Unsigned division, == (godbolt, alive)

bool src(uint32_t x, uint32_t y, uint32_t z) { return x / y == z; }

bool tgt(uint32_t x, uint32_t y, uint32_t z) {
    uint64_t y_multiply_z = (uint64_t)y * z;
    bool is_less = x < y_multiply_z;
    bool is_less_or_equal = x < y_multiply_z + y;

    return is_less_or_equal && !is_less;

Unsigned division, != (godbolt, alive)

bool src(uint32_t x, uint32_t y, uint32_t z) { return x / y != z; }

bool tgt(uint32_t x, uint32_t y, uint32_t z) {
    uint64_t y_multiply_z = (uint64_t)y * z;
    bool is_less = x < y_multiply_z;
    bool is_greater = x >= y_multiply_z + y;

    return is_greater || is_less;

Diff Detail

Event Timeline

kitaisreal created this revision.Jul 22 2023, 7:57 AM
kitaisreal requested review of this revision.Jul 22 2023, 7:57 AM
kitaisreal added inline comments.Jul 22 2023, 8:00 AM

We probably can check that if udiv is used only in unsigned comparisons we can optimize it. Example:

bool test(uint8_t x, uint8_t y, uint8_t z) {
    return x / y < z && x / y > 5;
goldstein.w.n added inline comments.





Why the > 128 threshold?


This really needs alive2 links. Can you please add to the summary.


Why only support udiv as operand 0?


This isn't used by all predicates, can you only build this on the paths that req it?


It's not clear this is more canonical or universally better. It's true we occasionally add instructions to avoid div, but this is a lot. Maybe this transform belongs in the backend?

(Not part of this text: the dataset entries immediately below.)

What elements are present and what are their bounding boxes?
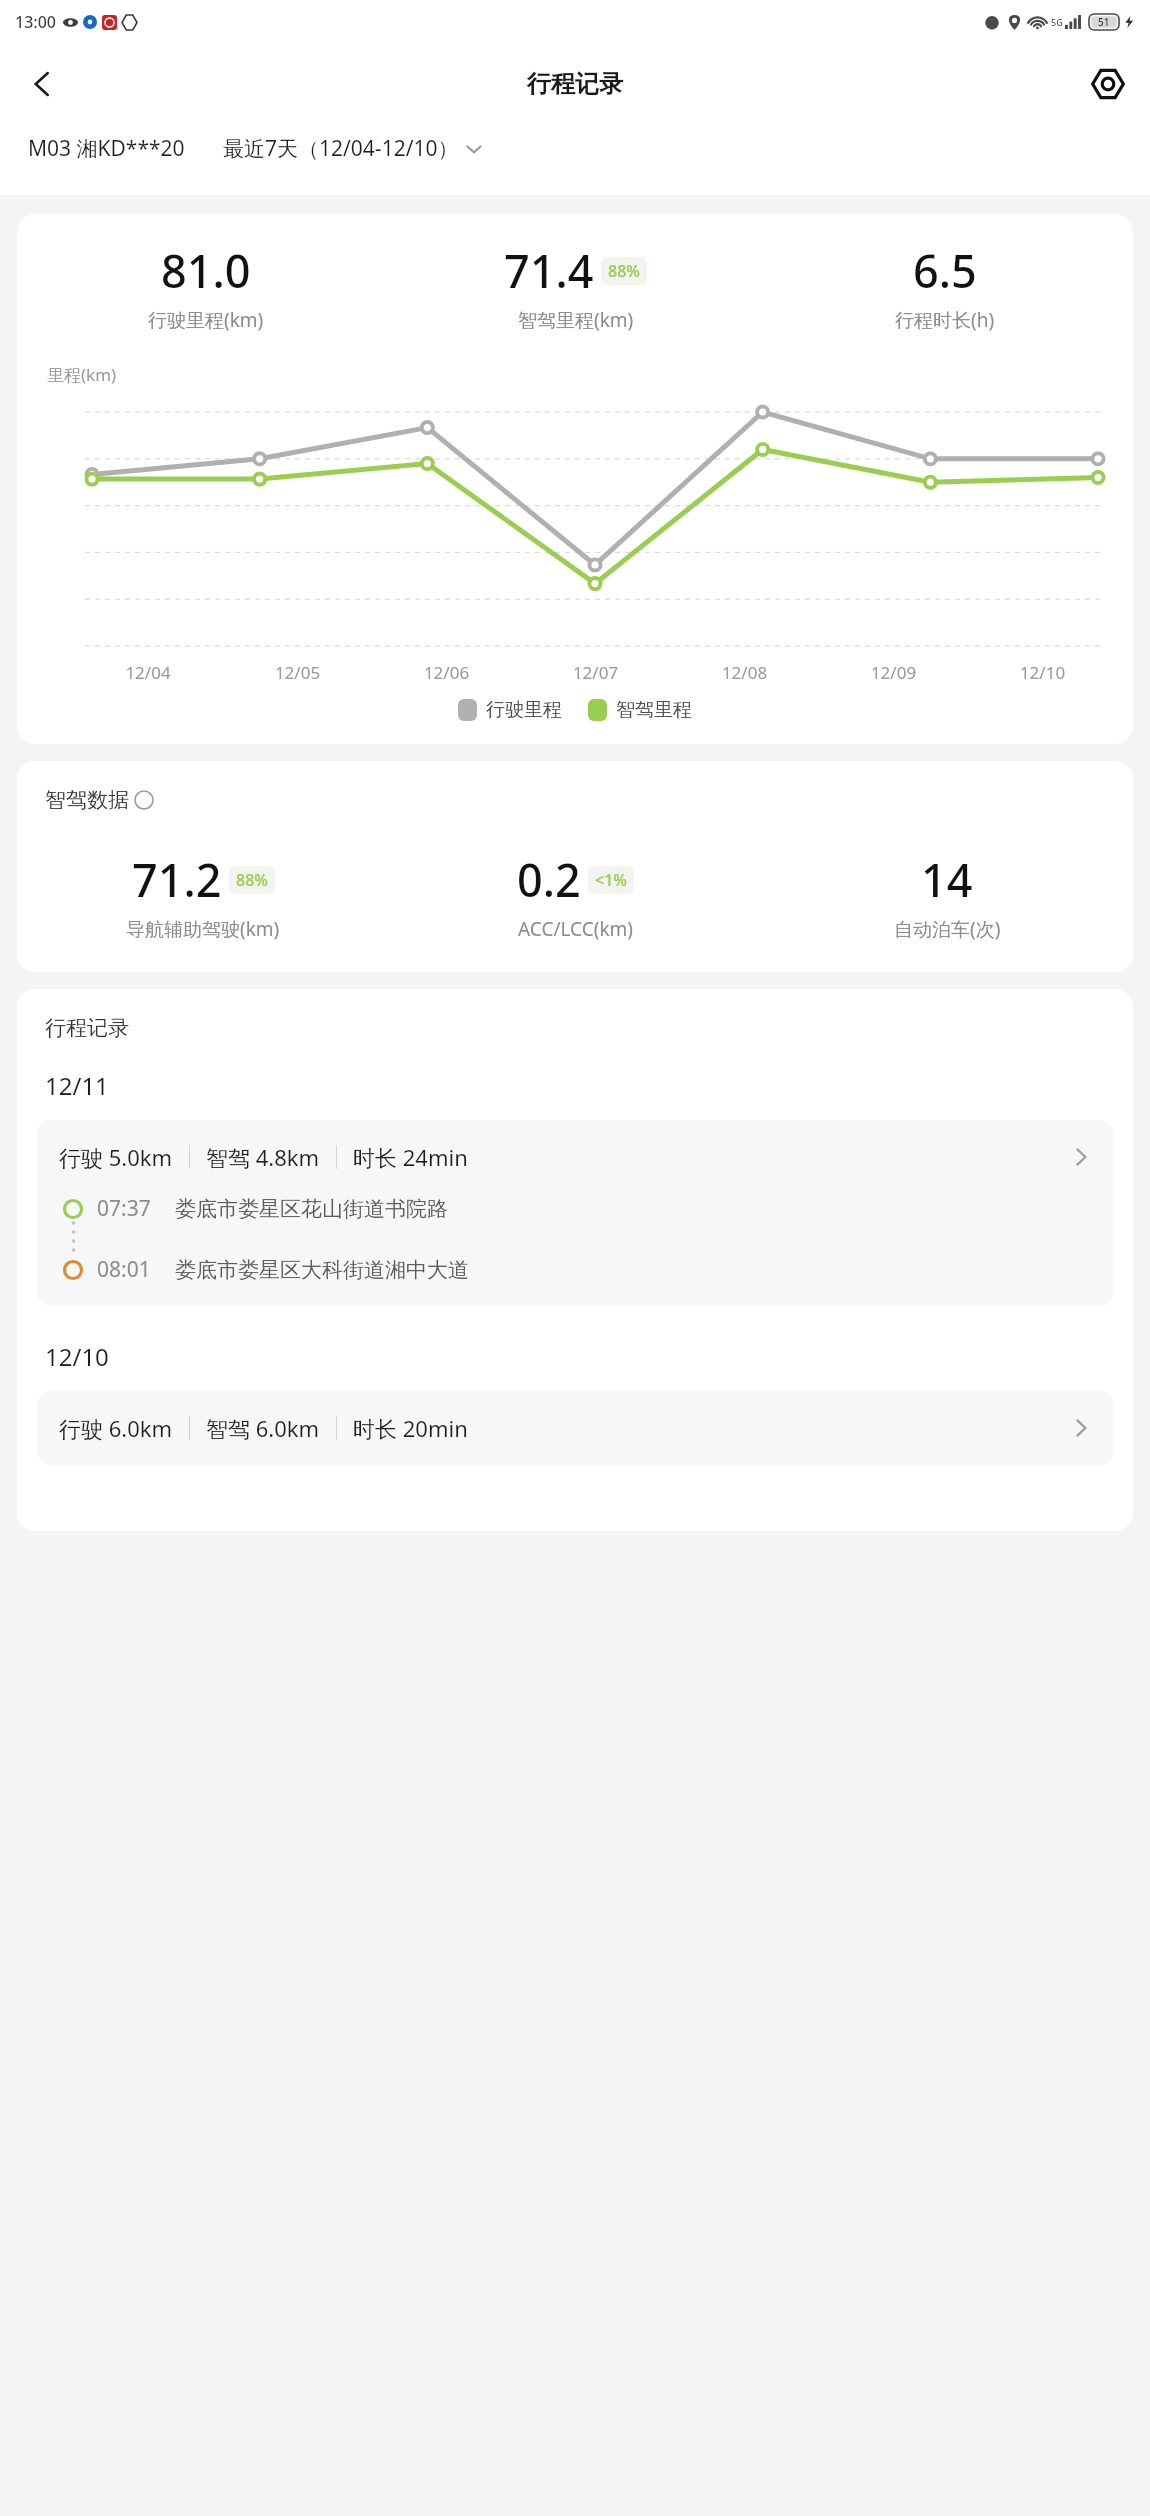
staticText: 最近7天（12/04-12/10） bbox=[223, 134, 459, 163]
button[interactable]: 行驶 5.0km bbox=[37, 1120, 1113, 1194]
staticText: 12/10 bbox=[45, 1340, 109, 1373]
staticText: 71.2 bbox=[132, 849, 222, 910]
staticText: 行程记录 bbox=[45, 1015, 129, 1041]
staticText: 12/10 bbox=[968, 661, 1117, 684]
staticText: 里程(km) bbox=[47, 363, 117, 386]
staticText: 6.5 bbox=[913, 240, 977, 301]
staticText: 88% bbox=[608, 260, 640, 282]
staticText: 12/06 bbox=[372, 661, 521, 684]
staticText: 12/09 bbox=[819, 661, 968, 684]
staticText: 行驶 6.0km bbox=[59, 1413, 173, 1443]
staticText: 12/04 bbox=[73, 661, 223, 684]
staticText: 81.0 bbox=[161, 240, 251, 301]
staticText: 行驶 5.0km bbox=[59, 1142, 173, 1172]
staticText: 71.4 bbox=[504, 240, 594, 301]
staticText: ACC/LCC(km) bbox=[518, 916, 633, 942]
button[interactable]: Settings bbox=[1080, 56, 1136, 112]
staticText: 娄底市娄星区大科街道湘中大道 bbox=[175, 1257, 469, 1283]
staticText: 12/11 bbox=[45, 1069, 109, 1102]
staticText: 88% bbox=[236, 869, 268, 891]
staticText: 智驾 6.0km bbox=[206, 1413, 320, 1443]
staticText: 自动泊车(次) bbox=[894, 916, 1001, 942]
staticText: 08:01 bbox=[97, 1255, 151, 1284]
staticText: 行程时长(h) bbox=[895, 307, 995, 333]
staticText: 14 bbox=[921, 849, 973, 910]
staticText: 0.2 bbox=[517, 849, 581, 910]
staticText: 行驶里程(km) bbox=[148, 307, 264, 333]
staticText: M03 湘KD***20 bbox=[28, 134, 185, 163]
staticText: 娄底市娄星区花山街道书院路 bbox=[175, 1196, 448, 1222]
staticText: 07:37 bbox=[97, 1194, 151, 1223]
staticText: 行程记录 bbox=[527, 69, 623, 99]
staticText: 12/08 bbox=[670, 661, 819, 684]
staticText: <1% bbox=[595, 869, 627, 891]
staticText: 行驶里程 bbox=[486, 698, 562, 722]
button[interactable]: M03 湘KD***20 bbox=[28, 130, 185, 167]
staticText: 51 bbox=[1098, 15, 1110, 29]
staticText: 时长 20min bbox=[353, 1413, 468, 1443]
staticText: 5G bbox=[1051, 16, 1063, 28]
staticText: 13:00 bbox=[15, 11, 56, 33]
button[interactable]: 最近7天（12/04-12/10） bbox=[223, 130, 1128, 167]
button[interactable]: Back bbox=[14, 56, 70, 112]
staticText: 智驾数据 bbox=[45, 787, 129, 813]
staticText: 导航辅助驾驶(km) bbox=[126, 916, 280, 942]
staticText: 12/05 bbox=[223, 661, 372, 684]
staticText: 智驾里程(km) bbox=[518, 307, 634, 333]
staticText: 12/07 bbox=[521, 661, 670, 684]
button[interactable]: 行驶 6.0km bbox=[37, 1391, 1113, 1465]
staticText: 智驾里程 bbox=[616, 698, 692, 722]
staticText: 智驾 4.8km bbox=[206, 1142, 320, 1172]
button[interactable]: 智驾数据 bbox=[45, 787, 154, 813]
staticText: 时长 24min bbox=[353, 1142, 468, 1172]
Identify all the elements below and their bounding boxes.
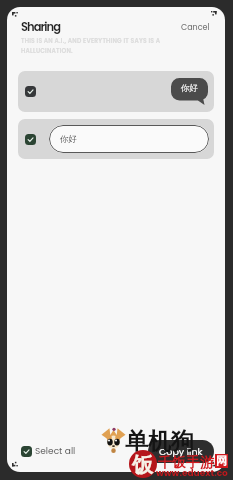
staticText: 网	[216, 454, 227, 468]
staticText: www.eduext.com	[156, 467, 233, 480]
button[interactable]: Copy link	[148, 440, 214, 463]
staticText: 千饭手游	[158, 454, 214, 472]
staticText: Sharing	[21, 19, 60, 35]
staticText: 你好	[181, 83, 198, 94]
button[interactable]: 你好	[18, 71, 214, 112]
staticText: THIS IS AN A.I., AND EVERYTHING IT SAYS …	[21, 37, 172, 55]
button[interactable]: Select all	[21, 441, 76, 462]
staticText: 你好	[60, 134, 77, 145]
staticText: Copy link	[159, 445, 203, 458]
staticText: 饭	[132, 452, 153, 478]
staticText: Select all	[35, 445, 76, 458]
staticText: Cancel	[181, 22, 210, 33]
button[interactable]: 你好	[18, 119, 214, 159]
staticText: 单机狗	[125, 427, 194, 456]
button[interactable]: Cancel	[178, 19, 213, 34]
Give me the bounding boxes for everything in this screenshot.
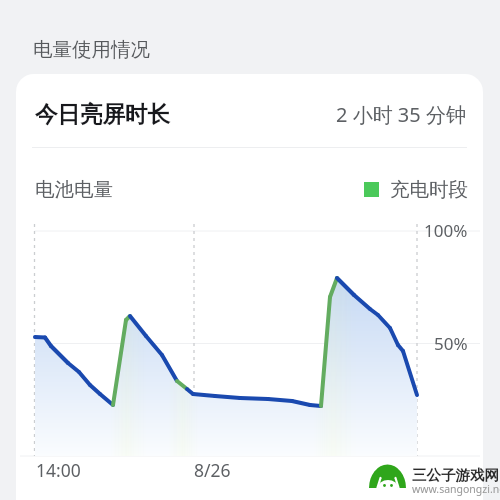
staticText: 今日亮屏时长 xyxy=(35,100,170,128)
staticText: 100% xyxy=(424,219,468,242)
staticText: 2 小时 35 分钟 xyxy=(336,101,466,128)
staticText: 电池电量 xyxy=(35,177,113,202)
staticText: 50% xyxy=(434,332,468,355)
button[interactable]: 今日亮屏时长 xyxy=(16,74,483,154)
staticText: 电量使用情况 xyxy=(33,37,150,62)
staticText: 8/26 xyxy=(194,458,231,482)
staticText: www.sangongzi.net xyxy=(412,482,500,496)
staticText: 三公子游戏网 xyxy=(412,466,499,484)
staticText: 14:00 xyxy=(36,458,81,482)
staticText: 充电时段 xyxy=(390,177,468,202)
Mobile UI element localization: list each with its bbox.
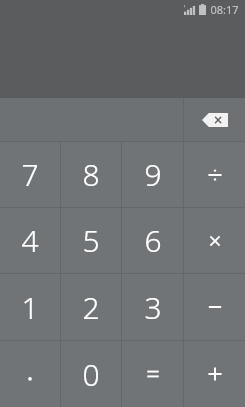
button[interactable]: Delete xyxy=(184,98,245,141)
staticText: 1 xyxy=(21,287,39,328)
staticText: 4 xyxy=(21,220,39,261)
staticText: 6 xyxy=(144,220,162,261)
button[interactable]: Divide xyxy=(184,142,245,207)
button[interactable]: Subtract xyxy=(184,274,245,340)
staticText: 7 xyxy=(21,154,39,195)
staticText: 8 xyxy=(82,154,100,195)
button[interactable]: 9 xyxy=(122,142,183,207)
button[interactable]: 0 xyxy=(61,341,121,407)
staticText: 9 xyxy=(144,154,162,195)
staticText: 5 xyxy=(82,220,100,261)
button[interactable]: 7 xyxy=(0,142,60,207)
button[interactable]: 5 xyxy=(61,208,121,273)
button[interactable]: Decimal point xyxy=(0,341,60,407)
button[interactable]: Add xyxy=(184,341,245,407)
button[interactable]: 3 xyxy=(122,274,183,340)
button[interactable]: 2 xyxy=(61,274,121,340)
button[interactable]: 6 xyxy=(122,208,183,273)
staticText: 0 xyxy=(82,354,100,395)
button[interactable]: 8 xyxy=(61,142,121,207)
button[interactable]: 4 xyxy=(0,208,60,273)
button[interactable]: 1 xyxy=(0,274,60,340)
staticText: 2 xyxy=(82,287,100,328)
staticText: 3 xyxy=(144,287,162,328)
staticText: 08:17 xyxy=(210,2,239,17)
button[interactable]: Equals xyxy=(122,341,183,407)
button[interactable]: Multiply xyxy=(184,208,245,273)
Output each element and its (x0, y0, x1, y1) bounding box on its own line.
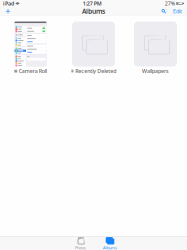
staticText: Photos (75, 245, 86, 250)
button[interactable]: Edit (172, 7, 184, 16)
button[interactable]: Photos (66, 237, 95, 250)
button[interactable]: Camera Roll (9, 21, 52, 74)
staticText: Albums (103, 245, 117, 250)
button[interactable]: Search (159, 7, 168, 16)
staticText: Albums (82, 7, 105, 16)
button[interactable]: New Album (4, 7, 12, 16)
staticText: 1:27 PM (83, 0, 102, 7)
staticText: iPad (3, 0, 14, 7)
button[interactable]: Albums (96, 237, 124, 250)
staticText: Recently Deleted (75, 68, 116, 75)
button[interactable]: Recently Deleted (72, 21, 115, 74)
staticText: Edit (173, 8, 182, 15)
staticText: 27% (165, 0, 175, 7)
staticText: Camera Roll (19, 68, 47, 75)
button[interactable]: Wallpapers (134, 21, 177, 74)
staticText: Wallpapers (142, 68, 169, 75)
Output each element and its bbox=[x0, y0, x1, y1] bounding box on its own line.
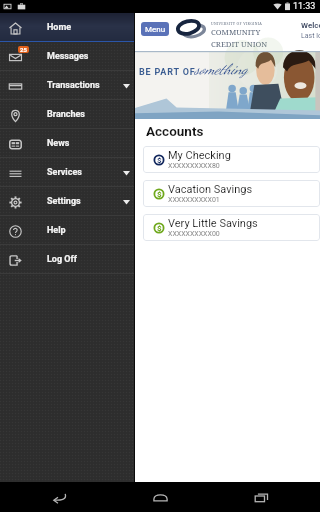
button[interactable]: 25 bbox=[0, 42, 134, 71]
staticText: Log Off bbox=[47, 254, 77, 265]
staticText: Very Little Savings bbox=[168, 217, 258, 230]
staticText: My Checking bbox=[168, 149, 231, 162]
staticText: 11:33 bbox=[293, 1, 316, 12]
staticText: UNIVERSITY OF VIRGINIA bbox=[211, 21, 263, 26]
staticText: News bbox=[47, 138, 70, 149]
button[interactable]: Home bbox=[0, 13, 134, 42]
button[interactable]: Log Off bbox=[0, 245, 134, 274]
staticText: XXXXXXXXXX00 bbox=[168, 230, 220, 238]
staticText: $ bbox=[157, 156, 162, 165]
button[interactable]: News bbox=[0, 129, 134, 158]
staticText: Settings bbox=[47, 196, 81, 207]
button[interactable]: Settings bbox=[0, 187, 134, 216]
staticText: Menu bbox=[145, 25, 166, 34]
button[interactable]: Menu bbox=[141, 22, 169, 36]
button[interactable]: Home bbox=[143, 482, 177, 512]
staticText: $ bbox=[157, 224, 162, 233]
staticText: COMMUNITY bbox=[211, 27, 261, 38]
button[interactable]: $ bbox=[143, 214, 320, 241]
staticText: Transactions bbox=[47, 80, 100, 91]
staticText: Home bbox=[47, 22, 72, 33]
button[interactable]: $ bbox=[143, 180, 320, 207]
button[interactable]: Recent apps bbox=[244, 482, 278, 512]
staticText: Branches bbox=[47, 109, 85, 120]
staticText: Welcome bbox=[301, 21, 320, 30]
button[interactable]: Services bbox=[0, 158, 134, 187]
staticText: XXXXXXXXXX80 bbox=[168, 162, 220, 170]
staticText: CREDIT UNION bbox=[211, 39, 268, 50]
staticText: Last login bbox=[301, 32, 320, 40]
button[interactable]: Back bbox=[42, 482, 76, 512]
staticText: Vacation Savings bbox=[168, 183, 253, 196]
button[interactable]: Branches bbox=[0, 100, 134, 129]
staticText: BE PART OF bbox=[139, 67, 196, 78]
button[interactable]: $ bbox=[143, 146, 320, 173]
staticText: Messages bbox=[47, 51, 89, 62]
staticText: Services bbox=[47, 167, 82, 178]
staticText: 25 bbox=[20, 46, 27, 53]
staticText: Accounts bbox=[146, 123, 204, 139]
button[interactable]: Help bbox=[0, 216, 134, 245]
staticText: XXXXXXXXXX01 bbox=[168, 196, 220, 204]
staticText: something bbox=[194, 60, 248, 78]
staticText: Help bbox=[47, 225, 66, 236]
staticText: $ bbox=[157, 190, 162, 199]
button[interactable]: Transactions bbox=[0, 71, 134, 100]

Can you add some vector tests?

nikic added inline comments.Jul 23 2023, 9:47 AM

Yeah, this does not seem like a good canonicalization from an IR perspective.

I'm also wondering whether it would be preferable to use MULO instead of extending to double-width. Though it seems like codegen ends up being very similar for most targets ( Apparently muls that set overflow flags without computing a wide multiply aren't really a thing.

kitaisreal marked 8 inline comments as done.Jul 24 2023, 3:29 AM
kitaisreal added inline comments.

It seems that this check is not required at all.
For i128 and i256 if we apply transformation result assembly looks much better.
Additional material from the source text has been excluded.